__YOUR ASSIGNMENT__. For this exercise, write out only the lines of the entries below from the one with "tenons à souligner que l'IA ne prend pas de" up to and including the one with "غار ما پر از", exactly as they are. Pictures stay out.

__Page images and extracted text__.
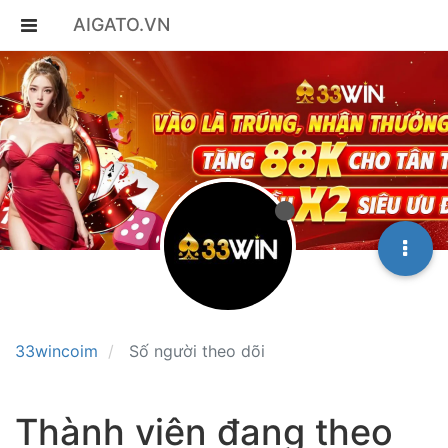
AIGATO.VN
33wincoim
Số người theo dõi
Thành viên đang theo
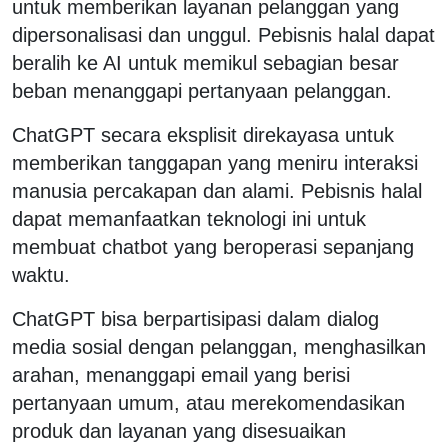
untuk memberikan layanan pelanggan yang
dipersonalisasi dan unggul. Pebisnis halal dapat
beralih ke AI untuk memikul sebagian besar
beban menanggapi pertanyaan pelanggan.
ChatGPT secara eksplisit direkayasa untuk
memberikan tanggapan yang meniru interaksi
manusia percakapan dan alami. Pebisnis halal
dapat memanfaatkan teknologi ini untuk
membuat chatbot yang beroperasi sepanjang
waktu.
ChatGPT bisa berpartisipasi dalam dialog
media sosial dengan pelanggan, menghasilkan
arahan, menanggapi email yang berisi
pertanyaan umum, atau merekomendasikan
produk dan layanan yang disesuaikan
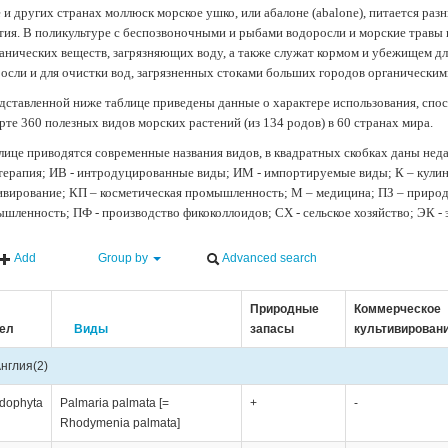
 и других странах моллюск морское ушко, или абалоне (abalone), питается ра
тия. В поликультуре с беспозвоночными и рыбами водоросли и морские травы
анических веществ, загрязняющих воду, а также служат кормом и убежищем 
осли и для очистки вод, загрязненных стоками больших городов органически
дставленной ниже таблице приведены данные о характере использования, спос
рте 360 полезных видов морских растений (из 134 родов) в 60 странах мира.
лице приводятся современные названия видов, в квадратных скобках даны нед
терапия; ИВ - интродуцированные виды; ИМ - импортируемые виды; К – кули
ивирование; КП – косметическая промышленность; М – медицина; ПЗ – природн
шленность; ПФ - производство фикоколлоидов; СХ - сельское хозяйство; ЭК -
Add
Group by
Advanced search
Природные
Коммерческое
ел
Виды
запасы
культивирован
нглия
(2)
dophyta
Palmaria palmata [=
+
-
Rhodymenia palmata]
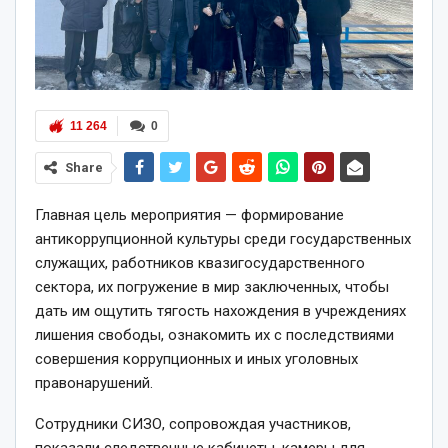
11 264
0
Share
Главная цель мероприятия — формирование
антикоррупционной культуры среди государственных
служащих, работников квазигосударственного
сектора, их погружение в мир заключенных, чтобы
дать им ощутить тягость нахождения в учреждениях
лишения свободы, ознакомить их с последствиями
совершения коррупционных и иных уголовных
правонарушений.
Сотрудники СИЗО, сопровождая участников,
показали следственные кабинеты, камеры для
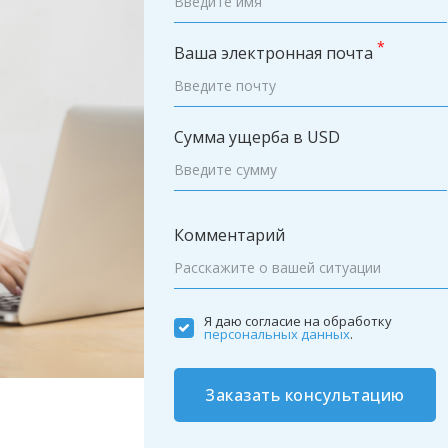
*
Ваша электронная почта
Сумма ущерба в USD
Комментарий
Я даю согласие на обработку
персональных данных
.
Заказать консультацию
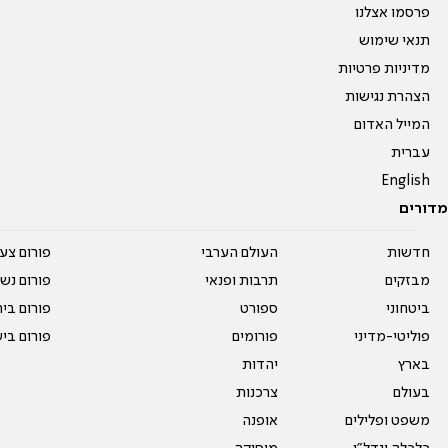
פרסמו אצלנו
תנאי שימוש
מדיניות פרטיות
הצהרת נגישות
המייל האדום
עברית
English
מדורים
חדשות
העולם הערבי
פורום צע
מבזקים
תרבות ופנאי
פורום נשו
ביטחוני
ספורט
פורום בי
פוליטי-מדיני
פורומים
פורום בי
בארץ
יהדות
בעולם
צרכנות
משפט ופלילים
אופנה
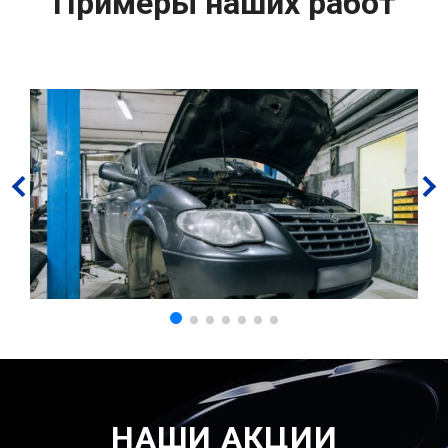
Примеры наших работ
НАШИ АКЦИИ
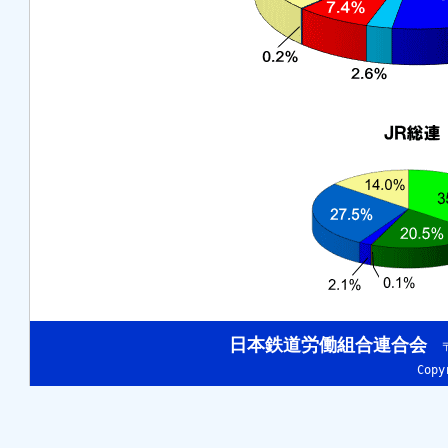
日本鉄道労働組合連合会
〒
Cop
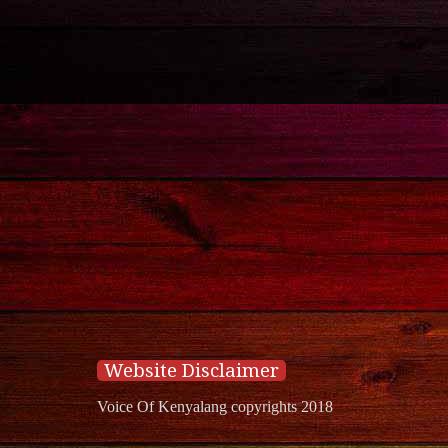
Website Disclaimer
Voice Of Kenyalang copyrights 2018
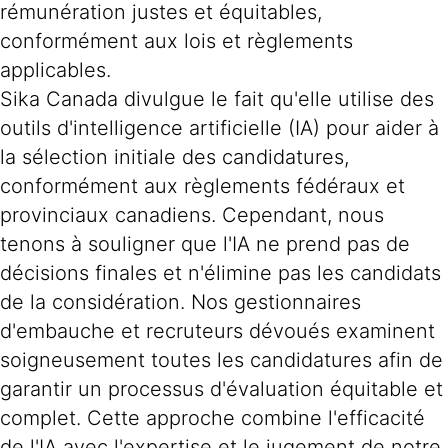
rémunération justes et équitables,
conformément aux lois et règlements
applicables.
Sika Canada divulgue le fait qu'elle utilise des
outils d'intelligence artificielle (IA) pour aider à
la sélection initiale des candidatures,
conformément aux règlements fédéraux et
provinciaux canadiens. Cependant, nous
tenons à souligner que l'IA ne prend pas de
décisions finales et n'élimine pas les candidats
de la considération. Nos gestionnaires
d'embauche et recruteurs dévoués examinent
soigneusement toutes les candidatures afin de
garantir un processus d'évaluation équitable et
complet. Cette approche combine l'efficacité
de l'IA avec l'expertise et le jugement de notre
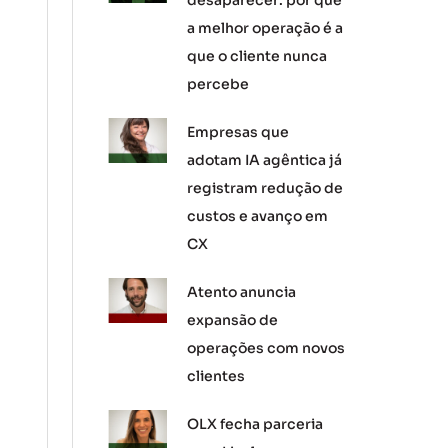
desaparecer: por que
a melhor operação é a
que o cliente nunca
percebe
Empresas que
adotam IA agêntica já
registram redução de
custos e avanço em
CX
Atento anuncia
expansão de
operações com novos
clientes
OLX fecha parceria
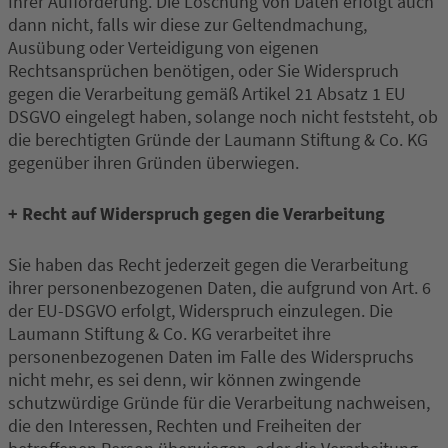
Ihrer Aufforderung. Die Löschung von Daten erfolgt auch
dann nicht, falls wir diese zur Geltendmachung,
Ausübung oder Verteidigung von eigenen
Rechtsansprüchen benötigen, oder Sie Widerspruch
gegen die Verarbeitung gemäß Artikel 21 Absatz 1 EU
DSGVO eingelegt haben, solange noch nicht feststeht, ob
die berechtigten Gründe der Laumann Stiftung & Co. KG
gegenüber ihren Gründen überwiegen.
+ Recht auf Widerspruch gegen die Verarbeitung
Sie haben das Recht jederzeit gegen die Verarbeitung
ihrer personenbezogenen Daten, die aufgrund von Art. 6
der EU-DSGVO erfolgt, Widerspruch einzulegen. Die
Laumann Stiftung & Co. KG verarbeitet ihre
personenbezogenen Daten im Falle des Widerspruchs
nicht mehr, es sei denn, wir können zwingende
schutzwürdige Gründe für die Verarbeitung nachweisen,
die den Interessen, Rechten und Freiheiten der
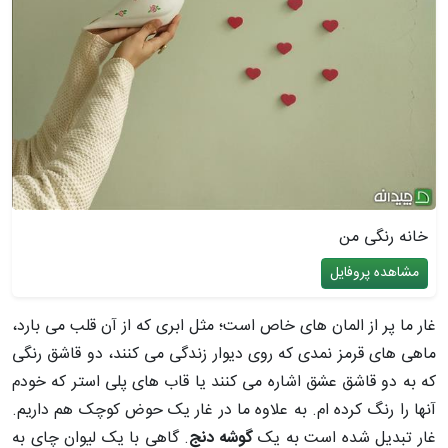
خانه رنگی من
مشاهده پروفایل
غار ما پر از المان های خاص است؛ مثل ابری که از آن قلب می بارد،
ماهی های قرمز نمدی که روی دیوار زندگی می کنند، دو قاشق رنگی
که به دو قاشق عشق اشاره می کنند یا قاب های پلی استر که خودم
آنها را رنگ کرده ام. به علاوه ما در غار یک حوض کوچک هم داریم.
غار تبدیل شده است به یک
گوشه دنج
. گاهی با یک لیوان چای به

__OUTPUT BELOW__.
tenons à souligner que l'IA ne prend pas de
décisions finales et n'élimine pas les candidats
de la considération. Nos gestionnaires
d'embauche et recruteurs dévoués examinent
soigneusement toutes les candidatures afin de
garantir un processus d'évaluation équitable et
complet. Cette approche combine l'efficacité
de l'IA avec l'expertise et le jugement de notre
desaparecer: por que
a melhor operação é a
que o cliente nunca
percebe
Empresas que
adotam IA agêntica já
registram redução de
custos e avanço em
CX
Atento anuncia
expansão de
operações com novos
clientes
OLX fecha parceria
Ihrer Aufforderung. Die Löschung von Daten erfolgt auch
dann nicht, falls wir diese zur Geltendmachung,
Ausübung oder Verteidigung von eigenen
Rechtsansprüchen benötigen, oder Sie Widerspruch
gegen die Verarbeitung gemäß Artikel 21 Absatz 1 EU
DSGVO eingelegt haben, solange noch nicht feststeht, ob
die berechtigten Gründe der Laumann Stiftung & Co. KG
gegenüber ihren Gründen überwiegen.
+ Recht auf Widerspruch gegen die Verarbeitung
Sie haben das Recht jederzeit gegen die Verarbeitung
ihrer personenbezogenen Daten, die aufgrund von Art. 6
der EU-DSGVO erfolgt, Widerspruch einzulegen. Die
Laumann Stiftung & Co. KG verarbeitet ihre
personenbezogenen Daten im Falle des Widerspruchs
nicht mehr, es sei denn, wir können zwingende
schutzwürdige Gründe für die Verarbeitung nachweisen,
die den Interessen, Rechten und Freiheiten der
خانه رنگی من
مشاهده پروفایل
غار ما پر از المان های خاص است؛ مثل ابری که از آن قلب می بارد،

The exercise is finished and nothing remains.